JFK and Castro
The Secret Quest For Accommodation Recently Declassified U.S. government Documents Reveal That, at the Height of the Cold War, John F. Kennedy and Fidel Castro Were Exploring Ways To Normalize U.S.-Cuba Relations
(continued from page 3)
Would John F. Kennedy, had he lived, have been able to establish a modus vivendi with Fidel Castro? The question haunts almost 40 years of acrimonious U.S.-Cuba relations. In a Top Secret--Eyes Only memorandum written three days after the president's death, one of his White House aides, Gordon Chase, noted that "President Kennedy could have accommodated with Castro and gotten away with it with a minimum of domestic heat"--because of his track record "of being successfully nasty to Castro and the Communists" during the 1962 Cuban missile crisis. Castro and his advisers believed the same. A CIA intelligence report, based on a high-level Cuban source and written for National Security Adviser McGeorge Bundy in 1964, noted that "Fidel Castro felt that it was possible that President Kennedy would have gone on ultimately to negotiate with Cuba...[as an] acceptance of a fait accompli for practical reasons."
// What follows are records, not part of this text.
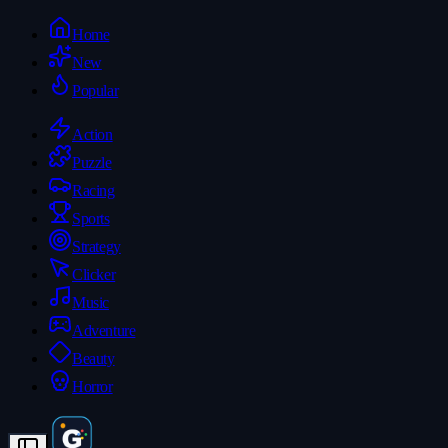
Home
New
Popular
Action
Puzzle
Racing
Sports
Strategy
Clicker
Music
Adventure
Beauty
Horror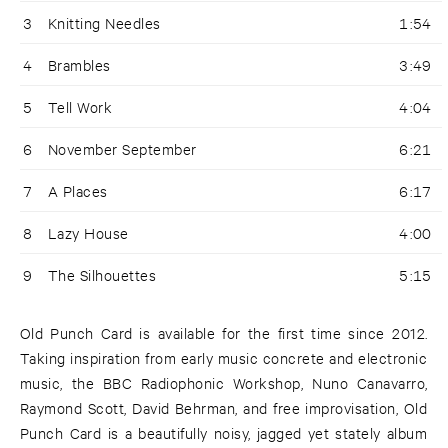
3
Knitting Needles
1:54
4
Brambles
3:49
5
Tell Work
4:04
6
November September
6:21
7
A Places
6:17
8
Lazy House
4:00
9
The Silhouettes
5:15
Old Punch Card is available for the first time since 2012.
Taking inspiration from early music concrete and electronic
music, the BBC Radiophonic Workshop, Nuno Canavarro,
Raymond Scott, David Behrman, and free improvisation, Old
Punch Card is a beautifully noisy, jagged yet stately album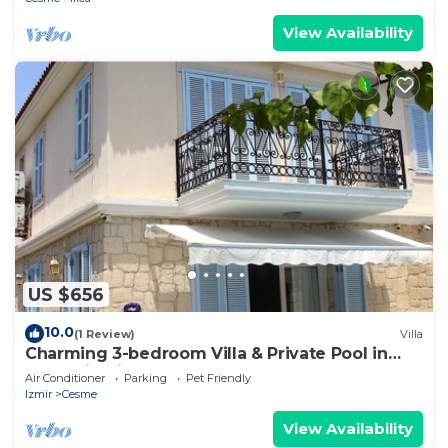
View Availability
US $656
10.0
(1 Review)
Villa
Charming 3-bedroom Villa & Private Pool in
Tranquil Olive Tree Garden
Air Conditioner
Parking
Pet Friendly
Izmir
Cesme
View Availability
The file on the Kennedy administration's "Cuban contacts" that Robert Jr. and Michael took to Cuba (declassified at the request of the author) sheds significant light on a story that has never been fully told--John Kennedy's secret pursuit of a rapprochement with Fidel Castro. Along with papers recently released pursuant to the Kennedy Assassination Records Act of 1992, the documents reveal the escalating efforts toward negotiations in 1963 that, if successful, might have changed the ensuing decades of perpetual hostility between Washington and Havana. Given the continuing state of tension with Castro's regime, this history carries an immediate relevance for present policy makers. Indeed, with the Clinton administration buffeted between increasingly vocal critics of U.S. policy toward Cuba and powerful proponents of the status quo, reconstructing the hitherto secret record of Kennedy's efforts in the fall of 1963 to advance "the rapprochement track" with Castro is more relevant than ever.
John F. Kennedy would seem the most unlikely of presidents to seek an accommodation with Fidel Castro. His tragically abbreviated administration bore responsibility for some of the most infamous U.S. efforts to roll back the Cuban revolution: the Bay of Pigs invasion, the trade embargo, Operation Mongoose (a U.S. plan to destabilize the Castro government) and a series of CIA-Mafia assassination attempts against the Cuban leader. Castro's demise, Seymour M. Hersh argues in his book, The Dark Side of Camelot, "became a presidential obsession" until the end. "The top priority in the United States government--all else is secondary--no time, money, effort, or manpower is to be spared" is to find a "solution" to the Cuba problem, Attorney General Robert Kennedy told a high-level group of CIA and Pentagon officials in early 1962. The president's opinion, according to CIA minutes of the meeting, was that "the final chapter [on Cuba] has not been written."
Unbeknownst to all but his brother and a handful of advisers, however, in 1963 John Kennedy began pursuing an alternative script on Cuba: a secret dialogue toward an actual rapprochement with Castro. To a policy built upon "overt and covert nastiness," as Top Secret White House memoranda characterized U.S. operations against Cuba, was added "the sweet approach," meaning the possibility of "quietly enticing Castro over to us." National Security Council officials referred to this multitrack policy as "simil-opting"--the use of disparate methods toward the goal of moving Cuba out of the Soviet orbit.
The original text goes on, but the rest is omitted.